Figure 1. — RPA70 depletion-induced phosphorylation of Chk1. (A) HeLa cells were transfected on three consecutive days with control *GL2* or siRNA targeting two different regions of RPA70 (*RPA70(1), RPA70(2)*) in combination with *CHK1* siRNA as indicated. Level of RPA70 was evaluated by immunoblotting with two different antibodies (Ab1 and Ab2). Phosphorylation of Chk1 at Ser345 and Ser317 was assessed by specific antibodies. LC refers to the loading control, a non-specific band that displays equal protein load in different lanes. The numbers indicate levels of phosphorylated-Chk1 (P-Chk1) relative to *RPA70(1)* siRNA transfected cells and normalized with the protein loading control. (B) HeLa cells were transfected with control *GL2* or *RPA70* siRNA and the level of *RPA70* mRNA was quantified. The numbers indicate the *RPA70* mRNA levels following *RPA70* siRNA depletion relative to control *GL2* transfected cells. β-2 microglobulin (BMG) serves as the internal RNA loading control. (C) RPA70 deficiency-induced Chk1 activation is dependent on active DNA replication. *GL2* or *RPA70* siRNA was transfected either in asynchronous cells (Asn) or cells blocked in G1-phase with mevastatin treatment. After transfection on two consecutive days, the cells were either harvested in the presence of mevastatin (Mev-0 h) or 8 h after removal of mevastatin (Mev-8 h) and the levels of RPA70 and phosphorylated-Chk1 were assayed. The numbers indicate phosphorylated-Chk1 levels after different treatments relative to asynchronous *RPA70* siRNA transfected cells. (D) Flow cytometry of propidium iodide stained DNA from HeLa cells demonstrates that RPA70 depletion induces S-phase accumulation, which is prevented in the presence of mevastatin.
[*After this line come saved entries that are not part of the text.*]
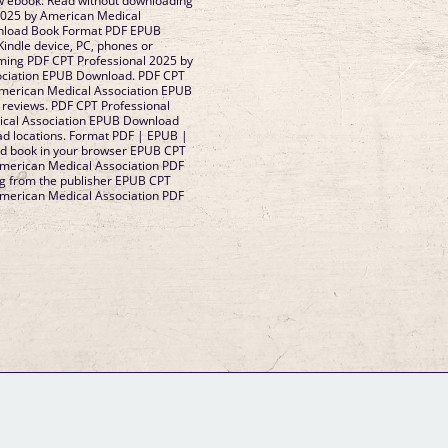
 ebook. Read without downloading
2025 by American Medical
nload Book Format PDF EPUB
 Kindle device, PC, phones or
coming PDF CPT Professional 2025 by
ociation EPUB Download. PDF CPT
American Medical Association EPUB
, reviews. PDF CPT Professional
ical Association EPUB Download
ad locations. Format PDF | EPUB |
ad book in your browser EPUB CPT
American Medical Association PDF
 from the publisher EPUB CPT
American Medical Association PDF
GM Binder
Further Information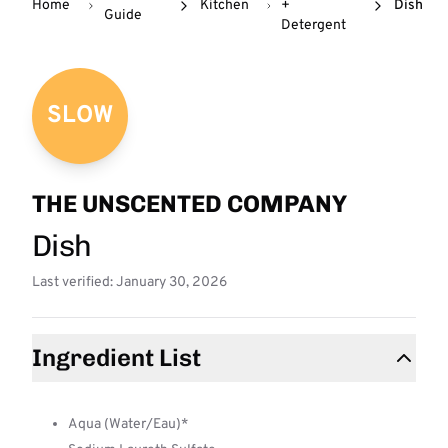
Home
Kitchen
+
Dish
Guide
Detergent
SLOW
THE UNSCENTED COMPANY
Dish
Last verified: January 30, 2026
Ingredient List
Aqua (Water/Eau)*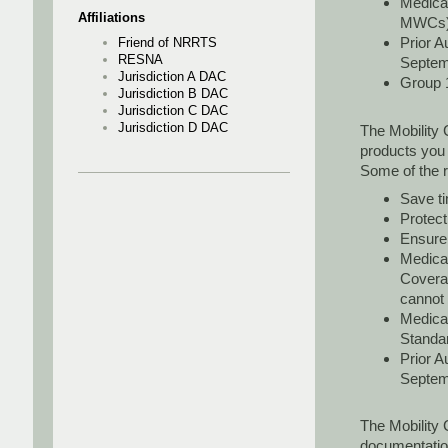
Medicar
Affiliations
MWCs
Prior A
Friend of NRRTS
RESNA
Septem
Jurisdiction A DAC
Group 1
Jurisdiction B DAC
Jurisdiction C DAC
Jurisdiction D DAC
The Mobility 
products you
Some of the 
Save ti
Protec
Ensure 
Medicar
Covera
cannot
Medicar
Standar
Prior A
Septemb
The Mobility 
documentation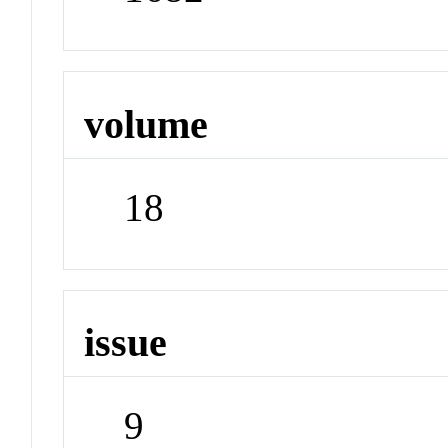
volume
18
issue
9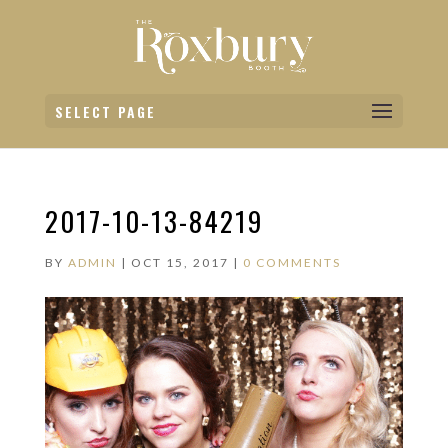
SELECT PAGE
2017-10-13-84219
BY
ADMIN
|
OCT 15, 2017
|
0 COMMENTS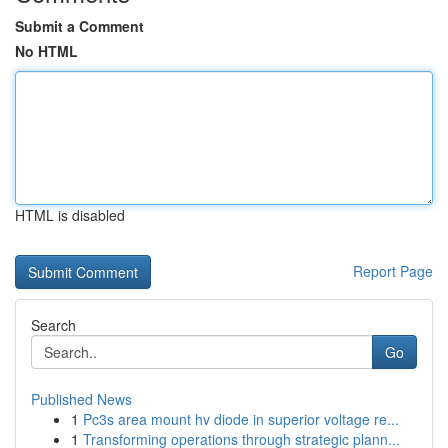
Submit a Comment
No HTML
HTML is disabled
Report Page
Search
Go
Published News
1
Pc3s area mount hv diode in superior voltage re...
1
Transforming operations through strategic plann...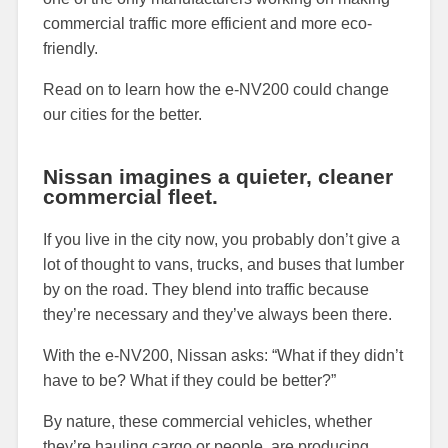
commercial traffic more efficient and more eco-
friendly.
Read on to learn how the e-NV200 could change
our cities for the better.
Nissan imagines a quieter, cleaner
commercial fleet.
If you live in the city now, you probably don’t give a
lot of thought to vans, trucks, and buses that lumber
by on the road. They blend into traffic because
they’re necessary and they’ve always been there.
With the e-NV200, Nissan asks: “What if they didn’t
have to be? What if they could be better?”
By nature, these commercial vehicles, whether
they’re hauling cargo or people, are producing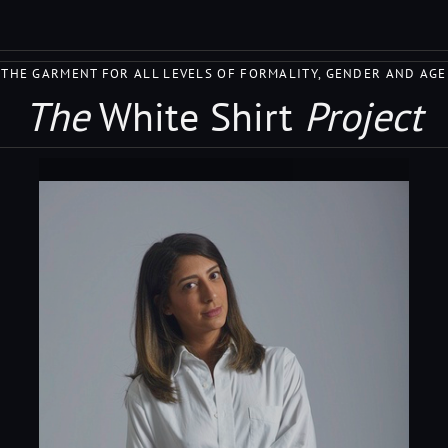
THE GARMENT FOR ALL LEVELS OF FORMALITY, GENDER AND AGE
The
White Shirt
Project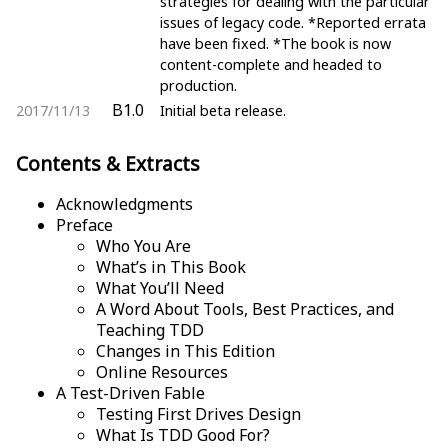
strategies for dealing with the particular
issues of legacy code. *Reported errata
have been fixed. *The book is now
content-complete and headed to
production.
B1.0
2017/11/13
Initial beta release.
Contents & Extracts
Acknowledgments
Preface
Who You Are
What’s in This Book
What You’ll Need
A Word About Tools, Best Practices, and
Teaching TDD
Changes in This Edition
Online Resources
A Test-Driven Fable
Testing First Drives Design
What Is TDD Good For?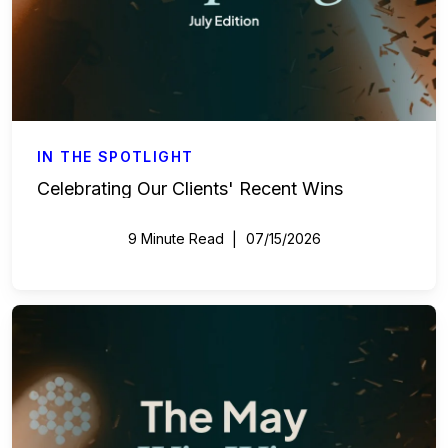
IN THE SPOTLIGHT
Celebrating Our Clients' Recent Wins
9 Minute Read
07/15/2026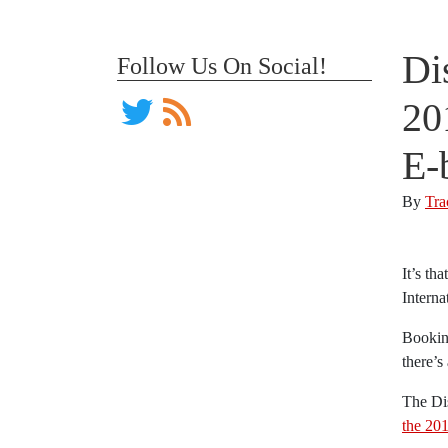
Di
Follow Us On Social!
20
E-
By
Tra
It’s th
Interna
Booking
there’s
The Di
the 20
Figure 2. — INTS3 and hSSB1 form sub-nuclear foci after RP70 depletion. (A and B) HeLa cells transfected on three consecutive days with *GL2* or *RPA70* siRNA in combination with *HSSB1* or *INTS3* siRNA as indicated were visualized for hSSB1 and INTS3 foci by immunofluorescence with rabbit anti-hSSB1 and goat anti-INTS3 antibodies respectively. Right panel displays the DAPI staining for each sample. Co-depletion of hSSB1 (A) or INTS3 (B) along with RPA70 confirms that the immunofluorescence signal is from the respective proteins. (C) Quantification of INTS3 and hSSB1 foci observed in the experiments described in parts A and B. Cells from *GL2* or *RPA70* siRNA transfected samples were scored for INTS3 and hSSB1 foci and are expressed as a percentage of total cells from each group. Data are represented as the mean ± SE. P-values were calculated using two-tailed t-test which displays that *RPA70* siRNA transfected samples are significantly different from control *GL2* siRNA transfected samples (*P-value < 0.05; **P-value < 0.005).
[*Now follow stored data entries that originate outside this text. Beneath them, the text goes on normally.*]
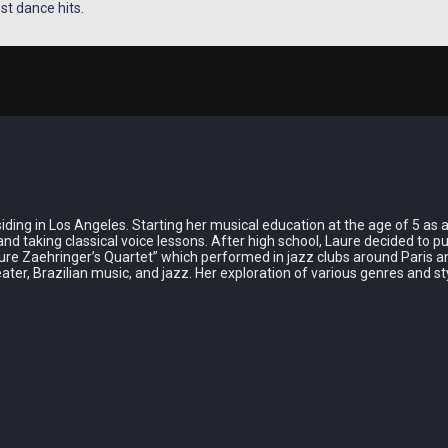
st dance hits.
ing in Los Angeles. Starting her musical education at the age of 5 as a c
and taking classical voice lessons. After high school, Laure decided to 
re Zaehringer’s Quartet” which performed in jazz clubs around Paris an
ter, Brazilian music, and jazz. Her exploration of various genres and s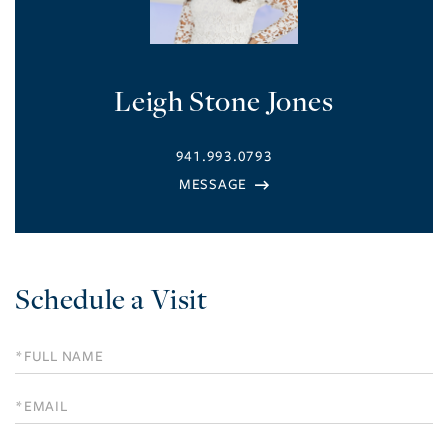
Leigh Stone Jones
941.993.0793
Schedule a Visit
Schedule
a
Visit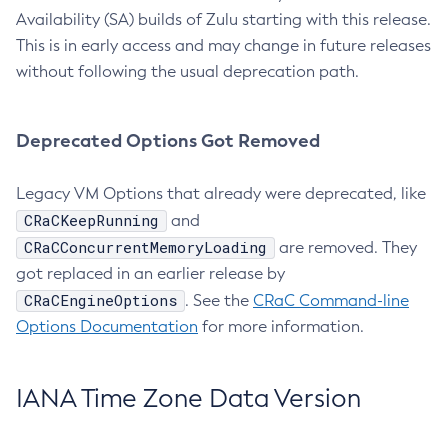
Availability (SA) builds of Zulu starting with this release.
This is in early access and may change in future releases
without following the usual deprecation path.
Deprecated Options Got Removed
Legacy VM Options that already were deprecated, like
CRaCKeepRunning
and
CRaCConcurrentMemoryLoading
are removed. They
got replaced in an earlier release by
CRaCEngineOptions
. See the
CRaC Command-line
Options Documentation
for more information.
IANA Time Zone Data Version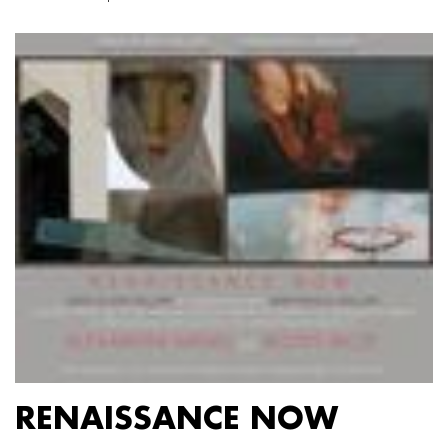
RENAISSANCE NOW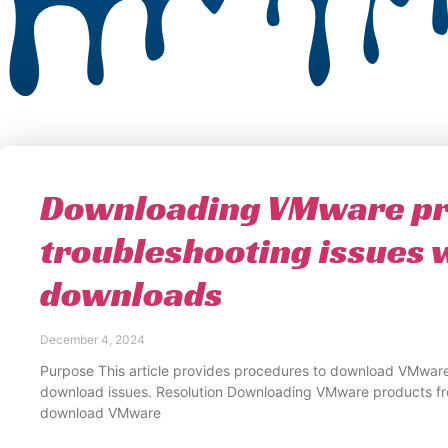
Downloading VMware pr
troubleshooting issues 
downloads
December 4, 2024
Purpose This article provides procedures to download VMware
download issues. Resolution Downloading VMware products f
download VMware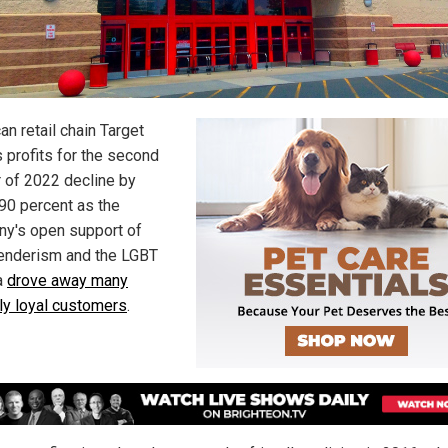
n retail chain Target
s profits for the second
r of 2022 decline by
 90 percent as the
y's open support of
enderism and the LGBT
a
drove away many
ly loyal customers
.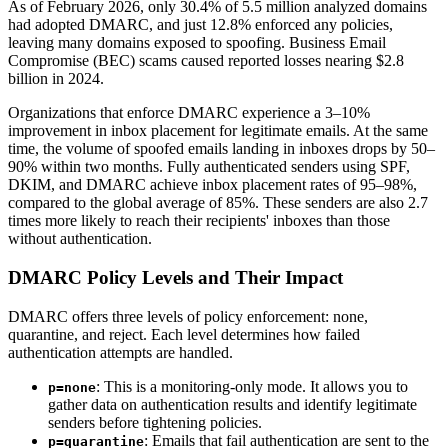
As of February 2026, only 30.4% of 5.5 million analyzed domains
had adopted DMARC, and just 12.8% enforced any policies,
leaving many domains exposed to spoofing. Business Email
Compromise (BEC) scams caused reported losses nearing $2.8
billion in 2024.
Organizations that enforce DMARC experience a 3–10%
improvement in inbox placement for legitimate emails. At the same
time, the volume of spoofed emails landing in inboxes drops by 50–
90% within two months. Fully authenticated senders using SPF,
DKIM, and DMARC achieve inbox placement rates of 95–98%,
compared to the global average of 85%. These senders are also 2.7
times more likely to reach their recipients' inboxes than those
without authentication.
DMARC Policy Levels and Their Impact
DMARC offers three levels of policy enforcement: none,
quarantine, and reject. Each level determines how failed
authentication attempts are handled.
: This is a monitoring-only mode. It allows you to
p=none
gather data on authentication results and identify legitimate
senders before tightening policies.
: Emails that fail authentication are sent to the
p=quarantine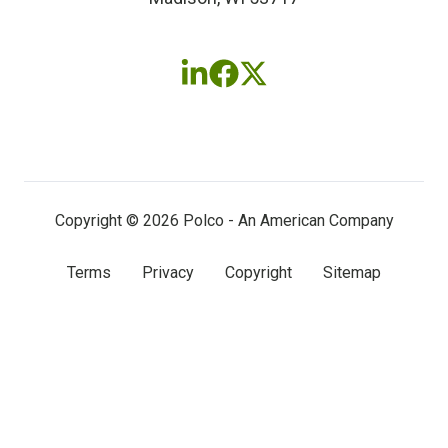
Follow
Follow
Follow
us
us
us
on
on
on
LinkedIn
Facebook
X
(twitter)
Copyright © 2026 Polco - An American Company
Terms
Privacy
Copyright
Sitemap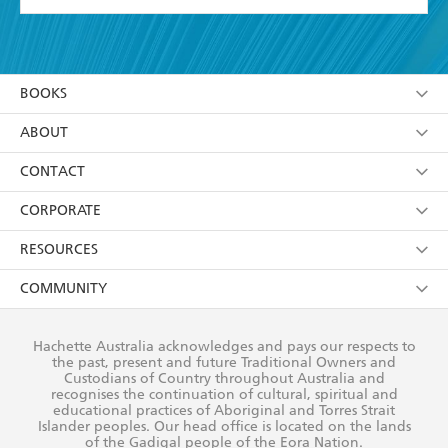
YES
I have read and accept the
Terms and Conditions
YES
I am over 13 years of age
BOOKS
YES
I have read and consent to Hachette Australia
using my personal information or data as set out in
Browse
ABOUT
its
Privacy Policy
(and I understand I have the right to
Collections
About Us
CONTACT
withdraw my consent at any time).
Kids
Terms
Contact Us
CORPORATE
Young Adult
Privacy Policy
Our People
Getting Published
RESOURCES
AI Position
Submissions
Rights
Booksellers
COMMUNITY
Business Ethics
Careers
History
Media
Our Networks
Hachette Australia acknowledges and pays our respects to
Reflect Reconciliation Action Plan
the past, present and future Traditional Owners and
The Richell Prize
Teachers
Our Policies
Custodians of Country throughout Australia and
recognises the continuation of cultural, spiritual and
ATI
Improving Representation
educational practices of Aboriginal and Torres Strait
Islander peoples. Our head office is located on the lands
Corporate Sales
Sustainability Goals
of the Gadigal people of the Eora Nation.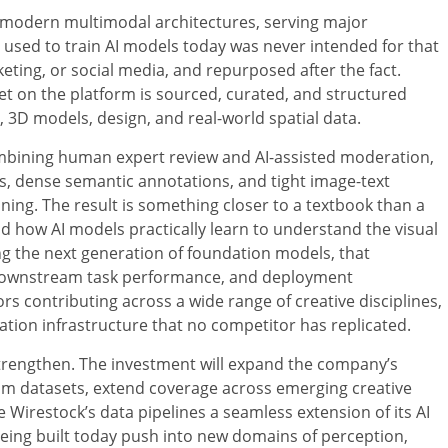
f modern multimodal architectures, serving major
a used to train AI models today was never intended for that
ting, or social media, and repurposed after the fact.
et on the platform is sourced, curated, and structured
o, 3D models, design, and real-world spatial data.
ombining human expert review and AI-assisted moderation,
os, dense semantic annotations, and tight image-text
ning. The result is something closer to a textbook than a
d how AI models practically learn to understand the visual
ing the next generation of foundation models, that
, downstream task performance, and deployment
s contributing across a wide range of creative disciplines,
tion infrastructure that no competitor has replicated.
l strengthen. The investment will expand the company’s
om datasets, extend coverage across emerging creative
 Wirestock’s data pipelines a seamless extension of its AI
being built today push into new domains of perception,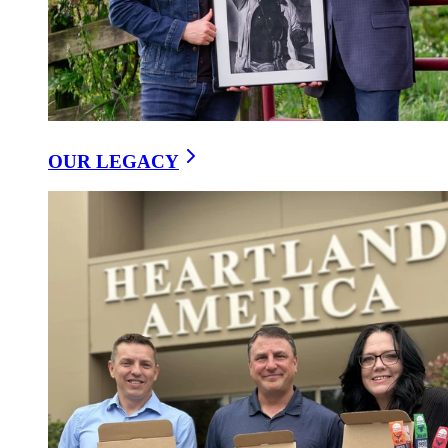
OUR LEGACY
Our Ideas
/
The Wellness And Traditional Value Of Naturally
Fermenting Sausage
9 September, 2025
The Wellness and Traditional Value of
Naturally Fermenting Sausage
Copy Link
Share on Facebook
Chk1 phosphorylation after RPA70 depletion-induced genomic stress is dependent on hSSB1/2-INTS3

In order to assess the requirement of hSSB1/2-INTS3 complex in Chk1 phosphorylation, hSSB1 or INTS3 were silenced along with RPA. We observed that co-depletion of INTS3 suppressed the RPA70 depletion-induced Chk1 phosphorylation (Figure 3A and C). As reported previously, we observed that INTS3 depletion inhibited gamma radiation-induced checkpoint response (Supplementary Figure S2B) (27). We also observed that depletion of hSSB1 led to a compensatory increase in the hSSB2 protein level (Figure 3B) (33). Co-transfection of hSSB1 and hSSB2 siRNAs decreased hSSB1 levels but similar hSSB2 levels were observed in comparison to control cells, causing partial suppression of RPA70 RNAi-induced Chk1 phosphorylation (Figure 3B and D). These results indicate that the presence of either hSSB1 or hSSB2 is sufficient for mediating the phosphorylation of Chk1. A counter explanation for our results could be that the suppression of Chk1 phosphorylation after INTS3 depletion is due to disruption of the DSB response but we observed that key DSB response proteins were dispensable for RPA70 depletion induced Chk1 phosphorylation (Figure 4A–C).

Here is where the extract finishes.